Nasional
Mahfud: Aparat Kedepankan Hukum di Papua
Amnesti melaporkan dua warga Papua ditembak akhir pekan lalu.
JAKARTA –- Menteri Koordinator Bidang Politik Hukum dan Keamanan (Menko Polhukam) Mahfud MD mengimbau aparat keamanan yang bertugas di Papua untuk mengedepankan pendekatan hukum. Mahfud meminta mereka untuk tidak terpancing dengan berbagai provokasi yang dilakukan oleh berbagai pihak.
“Saya tahu tugas saudara-saudara berat, tapi pesan saya bertindaklah secara hati-hati, jangan terpancing untuk melakukan tindakan yang bisa dinilai melanggar HAM (hak asasi manusia). Kita jaga negeri ini dengan sepenuh hati dan tidak terprovokasi oleh pihak lain,” ujar Mahfud dalam kunjungan kerja ke Timika, Papua, Rabu (22/7).

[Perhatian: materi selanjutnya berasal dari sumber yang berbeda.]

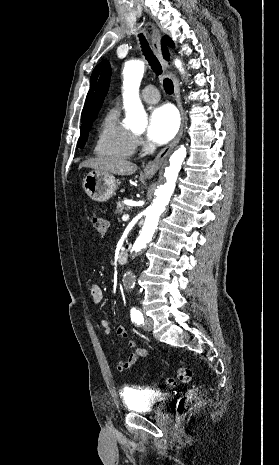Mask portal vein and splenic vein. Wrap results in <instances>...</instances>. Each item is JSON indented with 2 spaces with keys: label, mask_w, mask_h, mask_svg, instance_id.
<instances>
[{
  "label": "portal vein and splenic vein",
  "mask_w": 279,
  "mask_h": 465,
  "mask_svg": "<svg viewBox=\"0 0 279 465\" xmlns=\"http://www.w3.org/2000/svg\"><path fill=\"white\" fill-rule=\"evenodd\" d=\"M122 220L123 221H128L129 220V215L128 214L123 215Z\"/></svg>",
  "instance_id": "18ae733b"
}]
</instances>
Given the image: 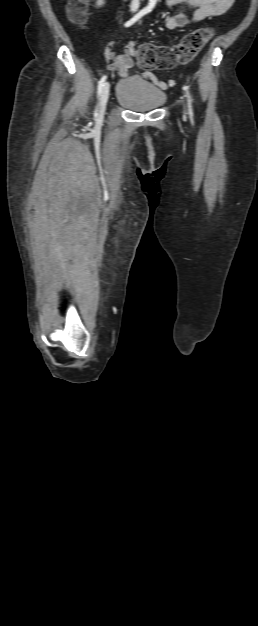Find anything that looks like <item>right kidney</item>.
Returning a JSON list of instances; mask_svg holds the SVG:
<instances>
[{
  "instance_id": "obj_1",
  "label": "right kidney",
  "mask_w": 258,
  "mask_h": 626,
  "mask_svg": "<svg viewBox=\"0 0 258 626\" xmlns=\"http://www.w3.org/2000/svg\"><path fill=\"white\" fill-rule=\"evenodd\" d=\"M103 4V0H98V5H102Z\"/></svg>"
}]
</instances>
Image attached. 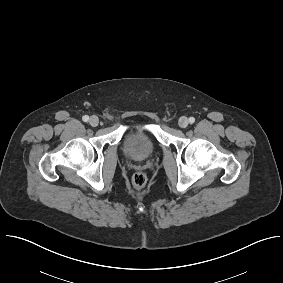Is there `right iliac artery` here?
<instances>
[{
	"mask_svg": "<svg viewBox=\"0 0 283 283\" xmlns=\"http://www.w3.org/2000/svg\"><path fill=\"white\" fill-rule=\"evenodd\" d=\"M82 120H83L84 122H88V121H89V116H87V115L83 116V117H82Z\"/></svg>",
	"mask_w": 283,
	"mask_h": 283,
	"instance_id": "right-iliac-artery-1",
	"label": "right iliac artery"
}]
</instances>
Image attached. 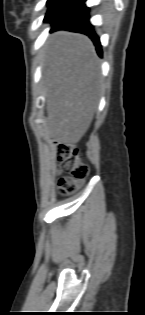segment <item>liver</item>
Segmentation results:
<instances>
[{"label":"liver","instance_id":"obj_1","mask_svg":"<svg viewBox=\"0 0 145 315\" xmlns=\"http://www.w3.org/2000/svg\"><path fill=\"white\" fill-rule=\"evenodd\" d=\"M42 78L50 137L62 144H76L93 120L101 86L91 40L70 32L53 35L43 59Z\"/></svg>","mask_w":145,"mask_h":315}]
</instances>
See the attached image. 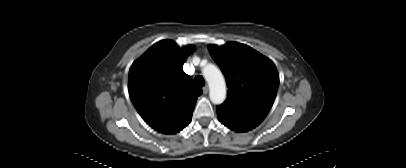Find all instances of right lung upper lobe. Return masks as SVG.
<instances>
[{"instance_id":"obj_1","label":"right lung upper lobe","mask_w":406,"mask_h":168,"mask_svg":"<svg viewBox=\"0 0 406 168\" xmlns=\"http://www.w3.org/2000/svg\"><path fill=\"white\" fill-rule=\"evenodd\" d=\"M193 51L192 45L180 49L173 41L162 40L130 68V98L144 121L161 133L173 134L186 127L202 94L182 69Z\"/></svg>"}]
</instances>
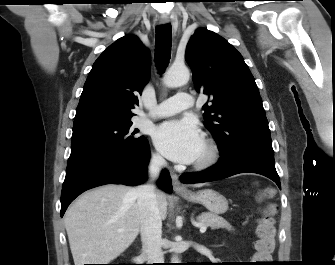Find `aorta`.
Listing matches in <instances>:
<instances>
[{"label":"aorta","mask_w":335,"mask_h":265,"mask_svg":"<svg viewBox=\"0 0 335 265\" xmlns=\"http://www.w3.org/2000/svg\"><path fill=\"white\" fill-rule=\"evenodd\" d=\"M190 73L186 66H172L164 76V83L169 88L179 87L189 81ZM172 263H180L177 255L172 257Z\"/></svg>","instance_id":"obj_1"}]
</instances>
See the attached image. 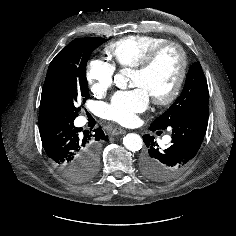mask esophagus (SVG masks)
<instances>
[{
  "label": "esophagus",
  "instance_id": "1",
  "mask_svg": "<svg viewBox=\"0 0 236 236\" xmlns=\"http://www.w3.org/2000/svg\"><path fill=\"white\" fill-rule=\"evenodd\" d=\"M126 130L120 127H117L113 130L112 134L113 135H120V134H125Z\"/></svg>",
  "mask_w": 236,
  "mask_h": 236
}]
</instances>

Mahfud mengatakan, tugas pemerintah, termasuk TNI dan Polri, saat ini lebih berat karena harus fokus menangani pandemi Covid-19, termasuk di Papua. Meski begitu, kata dia, tugas untuk mengamankan wilayah dan Negara Kesatuan Republik Indonesia (NKRI) harus tetap dilakukan dengan baik.
“Jangan sampai karena kita fokus menangani covid, lalu tugas lain terabaikan, misalnya masalah ekonomi, dan khususnya di Papua harus tetap siaga melakukan pengamanan sehingga tidak muncul aksi gangguan keamanan yang mengancam integrasi kita,” kata dia.
Menurut Mahfud, pemerintah memiliki tugas untuk melindungi segenap bangsa dan seluruh tumpah darah Indonesia. Itu berarti, pemerintah harus menjaga keutuhan integrasi dan teritori agar tidak terpecah serta melindungi keutuhan ideologi bangsa.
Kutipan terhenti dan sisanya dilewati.